• [THE DATA]:

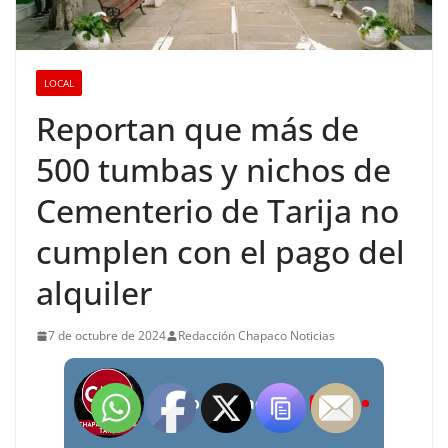
LOCAL
Reportan que más de
500 tumbas y nichos de
Cementerio de Tarija no
cumplen con el pago del
alquiler
7 de octubre de 2024
Redacción Chapaco Noticias
Radio Chapaco Noticias Las 24 horas en vivo
LIVE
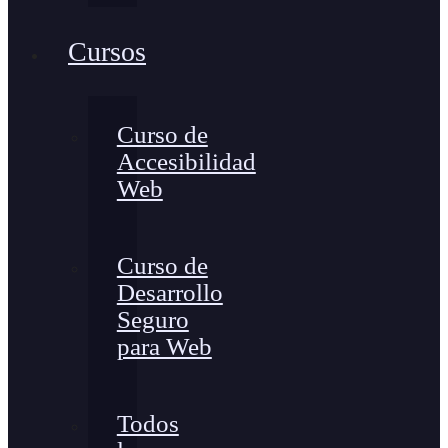
Cursos
Curso de
Accesibilidad
Web
Curso de
Desarrollo
Seguro
para Web
Todos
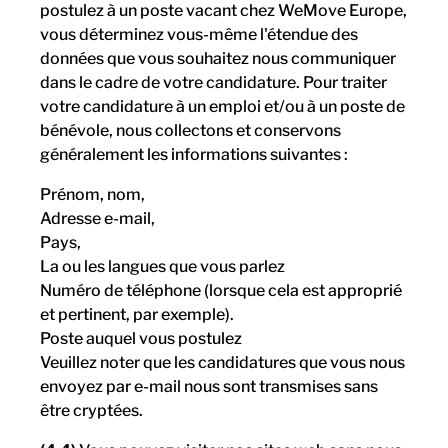
postulez à un poste vacant chez WeMove Europe,
vous déterminez vous-même l'étendue des
données que vous souhaitez nous communiquer
dans le cadre de votre candidature. Pour traiter
votre candidature à un emploi et/ou à un poste de
bénévole, nous collectons et conservons
généralement les informations suivantes :
Prénom, nom,
Adresse e-mail,
Pays,
La ou les langues que vous parlez
Numéro de téléphone (lorsque cela est approprié
et pertinent, par exemple).
Poste auquel vous postulez
Veuillez noter que les candidatures que vous nous
envoyez par e-mail nous sont transmises sans
être cryptées.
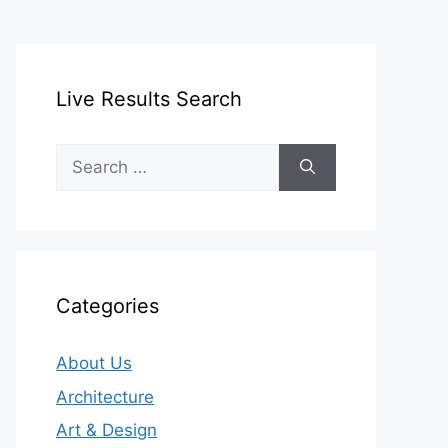
Live Results Search
Search
for:
Categories
About Us
Architecture
Art & Design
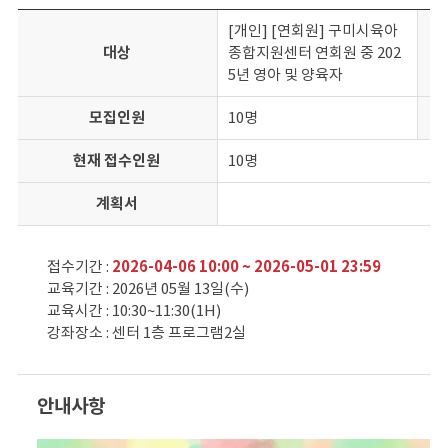
[개인] [연회원] 구미시육아
대상
종합지원센터 연회원 중 202
5년 영아 및 양육자
모집인원
10명
현재 접수인원
10명
계획서
접수기간 :
2026-04-06 10:00 ~ 2026-05-01 23:59
교육기간 : 2026년 05월 13일(수)
교육시간 : 10:30~11:30(1H)
강좌장소 : 센터 1층 프로그램2실
안내사항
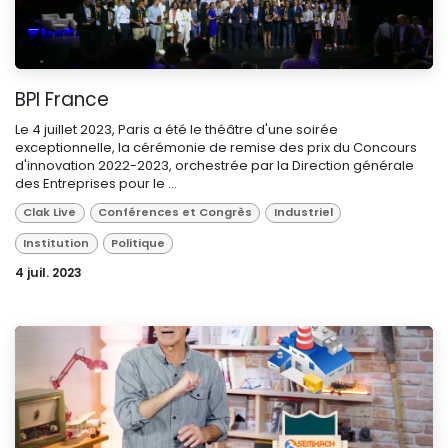
BPI France
Le 4 juillet 2023, Paris a été le théâtre d'une soirée
exceptionnelle, la cérémonie de remise des prix du Concours
d'innovation 2022-2023, orchestrée par la Direction générale
des Entreprises pour le ...
Clak Live
Conférences et Congrès
Industriel
Institution
Politique
4 juil. 2023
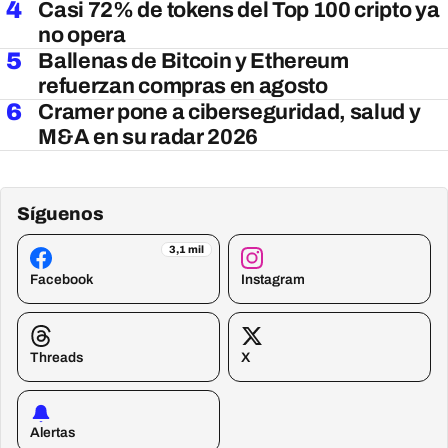
4
Casi 72% de tokens del Top 100 cripto ya
no opera
5
Ballenas de Bitcoin y Ethereum
refuerzan compras en agosto
6
Cramer pone a ciberseguridad, salud y
M&A en su radar 2026
Síguenos
3,1 mil
Facebook
Instagram
Threads
X
Alertas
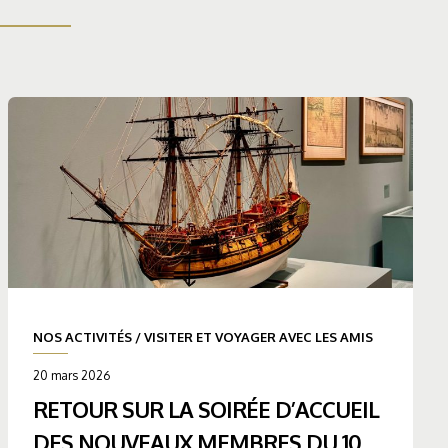
NOS ACTIVITÉS
/
VISITER ET VOYAGER AVEC LES AMIS
20 mars 2026
RETOUR SUR LA SOIRÉE D’ACCUEIL
DES NOUVEAUX MEMBRES DU 10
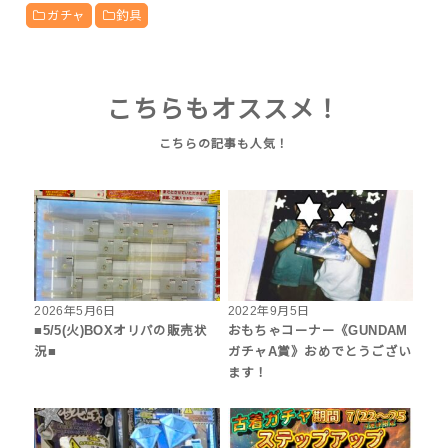
ガチャ
釣具
こちらもオススメ！
2026年5月6日
2022年9月5日
■5/5(火)BOXオリパの販売状
おもちゃコーナー《GUNDAM
況■
ガチャA賞》おめでとうござい
ます！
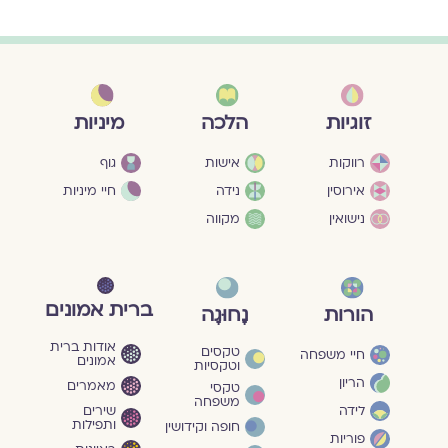
מיניות
זוגיות
הלכה
גוף
רווקות
אישות
חיי מיניות
אירוסין
נידה
נישואין
מקווה
ברית אמונים
הורות
נָחוּגָה
אודות ברית
טקסים
חיי משפחה
אמונים
וטקסיות
הריון
מאמרים
טקסי
משפחה
שירים
לידה
ותפילות
חופה וקידושין
פוריות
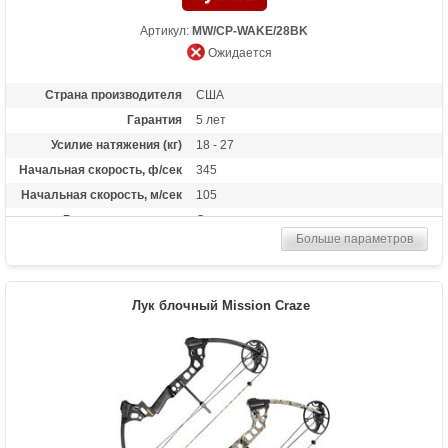
Артикул:
MW/CP-WAKE/28BK
Ожидается
Страна производителя
США
Гарантия
5 лет
Усилие натяжения (кг)
18 - 27
Начальная скорость, ф/сек
345
Начальная скорость, м/сек
105
Рекомендуется для
Опытных
Больше параметров
Сброс усилия (%)
75%, 85%
Длина растяжки
25 - 30
Высота базы (дюймы)
5
Лук блочный Mission Craze
Длина (см)
89
Масса (кг)
2.4
Назначение
Охота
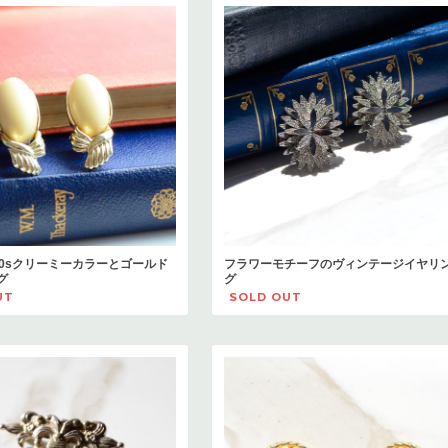
》50sクリーミーカラーとゴールド
フラワーモチーフのヴィンテージイヤリ
グ
グ
UT
SOLD OUT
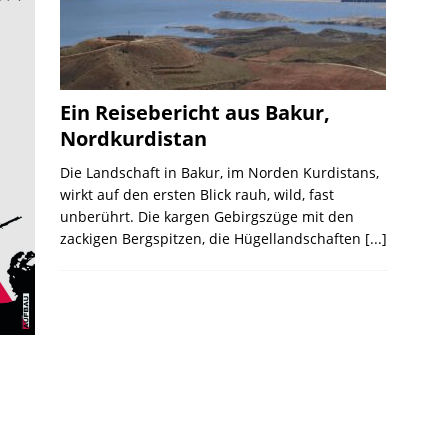
Ein Reisebericht aus Bakur,
Nordkurdistan
Die Landschaft in Bakur, im Norden Kurdistans,
wirkt auf den ersten Blick rauh, wild, fast
unberührt. Die kargen Gebirgszüge mit den
zackigen Bergspitzen, die Hügellandschaften
[...]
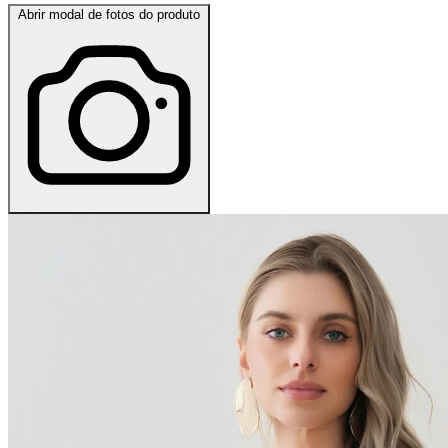
Abrir modal de fotos do produto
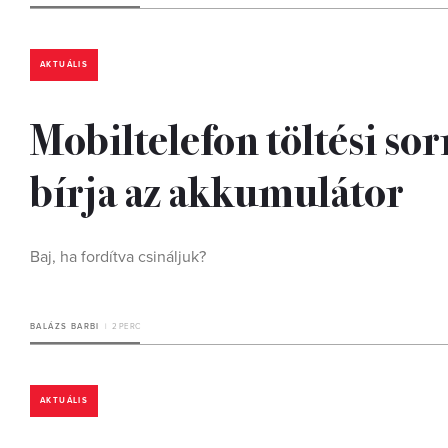
AKTUÁLIS
Mobiltelefon töltési sor
bírja az akkumulátor
Baj, ha fordítva csináljuk?
BALÁZS BARBI
2 PERC
AKTUÁLIS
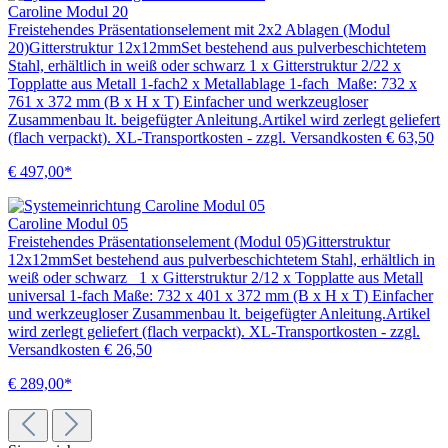
Caroline Modul 20
Freistehendes Präsentationselement mit 2x2 Ablagen (Modul
20)Gitterstruktur 12x12mmSet bestehend aus pulverbeschichtetem
Stahl, erhältlich in weiß oder schwarz 1 x Gitterstruktur 2/22 x
Topplatte aus Metall 1-fach2 x Metallablage 1-fach Maße: 732 x
761 x 372 mm (B x H x T) Einfacher und werkzeugloser
Zusammenbau lt. beigefügter Anleitung.Artikel wird zerlegt geliefert
(flach verpackt). XL-Transportkosten - zzgl. Versandkosten € 63,50
€ 497,00*
Caroline Modul 05
Freistehendes Präsentationselement (Modul 05)Gitterstruktur
12x12mmSet bestehend aus pulverbeschichtetem Stahl, erhältlich in
weiß oder schwarz 1 x Gitterstruktur 2/12 x Topplatte aus Metall
universal 1-fach Maße: 732 x 401 x 372 mm (B x H x T) Einfacher
und werkzeugloser Zusammenbau lt. beigefügter Anleitung.Artikel
wird zerlegt geliefert (flach verpackt). XL-Transportkosten - zzgl.
Versandkosten € 26,50
€ 289,00*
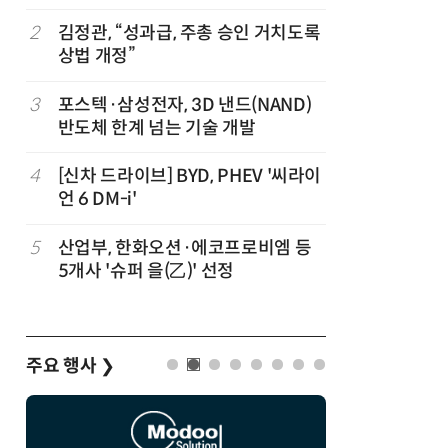
2
김정관, “성과급, 주총 승인 거치도록
7
CJ대한통
상법 개정”
는다
3
포스텍·삼성전자, 3D 낸드(NAND)
8
창사 첫 
반도체 한계 넘는 기술 개발
봉 6.3%
4
[신차 드라이브] BYD, PHEV '씨라이
9
트럼프, 
언 6 DM-i'
콘 파생상
3
5
산업부, 한화오션·에코프로비엠 등
10
韓 AI리
5개사 '슈퍼 을(乙)' 선정
강 동력 
주요 행사
❯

• [WHAT THE TASK ASKS]: Pictures stay out; reproduce every line of the records exactly.

• [SOLUTION TO THIS EXERCISE]:
LOCAL
Reportan que más de
500 tumbas y nichos de
Cementerio de Tarija no
cumplen con el pago del
alquiler
7 de octubre de 2024
Redacción Chapaco Noticias
Radio Chapaco Noticias Las 24 horas en vivo
LIVE
Cursos
Curso de
Accesibilidad
Web
Curso de
Desarrollo
Seguro
para Web
Todos
postulez à un poste vacant chez WeMove Europe,
vous déterminez vous-même l'étendue des
données que vous souhaitez nous communiquer
dans le cadre de votre candidature. Pour traiter
votre candidature à un emploi et/ou à un poste de
bénévole, nous collectons et conservons
généralement les informations suivantes :
Prénom, nom,
Adresse e-mail,
Pays,
La ou les langues que vous parlez
Numéro de téléphone (lorsque cela est approprié
et pertinent, par exemple).
Poste auquel vous postulez
Veuillez noter que les candidatures que vous nous
envoyez par e-mail nous sont transmises sans
être cryptées.
Live Results Search
Search
for:
Categories
About Us
Architecture
Art & Design
[개인] [연회원] 구미시육아
대상
종합지원센터 연회원 중 202
5년 영아 및 양육자
모집인원
10명
현재 접수인원
10명
계획서
접수기간 :
2026-04-06 10:00 ~ 2026-05-01 23:59
교육기간 : 2026년 05월 13일(수)
교육시간 : 10:30~11:30(1H)
강좌장소 : 센터 1층 프로그램2실
안내사항
BPI France
Le 4 juillet 2023, Paris a été le théâtre d'une soirée
exceptionnelle, la cérémonie de remise des prix du Concours
d'innovation 2022-2023, orchestrée par la Direction générale
des Entreprises pour le ...
Clak Live
Conférences et Congrès
Industriel
Institution
Politique
4 juil. 2023
4
Casi 72% de tokens del Top 100 cripto ya
no opera
5
Ballenas de Bitcoin y Ethereum
refuerzan compras en agosto
6
Cramer pone a ciberseguridad, salud y
M&A en su radar 2026
Síguenos
3,1 mil
Facebook
Instagram
Threads
X
Alertas
NOS ACTIVITÉS
/
VISITER ET VOYAGER AVEC LES AMIS
20 mars 2026
RETOUR SUR LA SOIRÉE D’ACCUEIL
DES NOUVEAUX MEMBRES DU 10
ガチャ
釣具
こちらもオススメ！
2026年5月6日
2022年9月5日
■5/5(火)BOXオリパの販売状
おもちゃコーナー《GUNDAM
況■
ガチャA賞》おめでとうござい
ます！
מיניות
זוגיות
הלכה
גוף
רווקות
אישות
חיי מיניות
אירוסין
נידה
נישואין
מקווה
ברית אמונים
הורות
נָחוּגָה
אודות ברית
טקסים
חיי משפחה
אמונים
וטקסיות
הריון
מאמרים
טקסי
משפחה
שירים
לידה
ותפילות
חופה וקידושין
פוריות
Артикул:
MW/CP-WAKE/28BK
Ожидается
Страна производителя
США
Гарантия
5 лет
Усилие натяжения (кг)
18 - 27
Начальная скорость, ф/сек
345
Начальная скорость, м/сек
105
Рекомендуется для
Опытных
Больше параметров
Сброс усилия (%)
75%, 85%
Длина растяжки
25 - 30
Высота базы (дюймы)
5
Лук блочный Mission Craze
Длина (см)
89
Масса (кг)
2.4
Назначение
Охота
》50sクリーミーカラーとゴールド
フラワーモチーフのヴィンテージイヤリ
グ
グ
UT
SOLD OUT
Ein Reisebericht aus Bakur,
Nordkurdistan
Die Landschaft in Bakur, im Norden Kurdistans,
wirkt auf den ersten Blick rauh, wild, fast
unberührt. Die kargen Gebirgszüge mit den
zackigen Bergspitzen, die Hügellandschaften
[...]
Abrir modal de fotos do produto
AKTUÁLIS
Mobiltelefon töltési sor
bírja az akkumulátor
Baj, ha fordítva csináljuk?
BALÁZS BARBI
2 PERC
AKTUÁLIS
Caroline Modul 20
Freistehendes Präsentationselement mit 2x2 Ablagen (Modul
20)Gitterstruktur 12x12mmSet bestehend aus pulverbeschichtetem
Stahl, erhältlich in weiß oder schwarz 1 x Gitterstruktur 2/22 x
Topplatte aus Metall 1-fach2 x Metallablage 1-fach Maße: 732 x
761 x 372 mm (B x H x T) Einfacher und werkzeugloser
Zusammenbau lt. beigefügter Anleitung.Artikel wird zerlegt geliefert
(flach verpackt). XL-Transportkosten - zzgl. Versandkosten € 63,50
€ 497,00*
Caroline Modul 05
Freistehendes Präsentationselement (Modul 05)Gitterstruktur
12x12mmSet bestehend aus pulverbeschichtetem Stahl, erhältlich in
weiß oder schwarz 1 x Gitterstruktur 2/12 x Topplatte aus Metall
universal 1-fach Maße: 732 x 401 x 372 mm (B x H x T) Einfacher
und werkzeugloser Zusammenbau lt. beigefügter Anleitung.Artikel
wird zerlegt geliefert (flach verpackt). XL-Transportkosten - zzgl.
Versandkosten € 26,50
€ 289,00*
2
김정관, “성과급, 주총 승인 거치도록
7
CJ대한통
상법 개정”
는다
3
포스텍·삼성전자, 3D 낸드(NAND)
8
창사 첫 
반도체 한계 넘는 기술 개발
봉 6.3%
4
[신차 드라이브] BYD, PHEV '씨라이
9
트럼프, 
언 6 DM-i'
콘 파생상
3
5
산업부, 한화오션·에코프로비엠 등
10
韓 AI리
5개사 '슈퍼 을(乙)' 선정
강 동력 
주요 행사
❯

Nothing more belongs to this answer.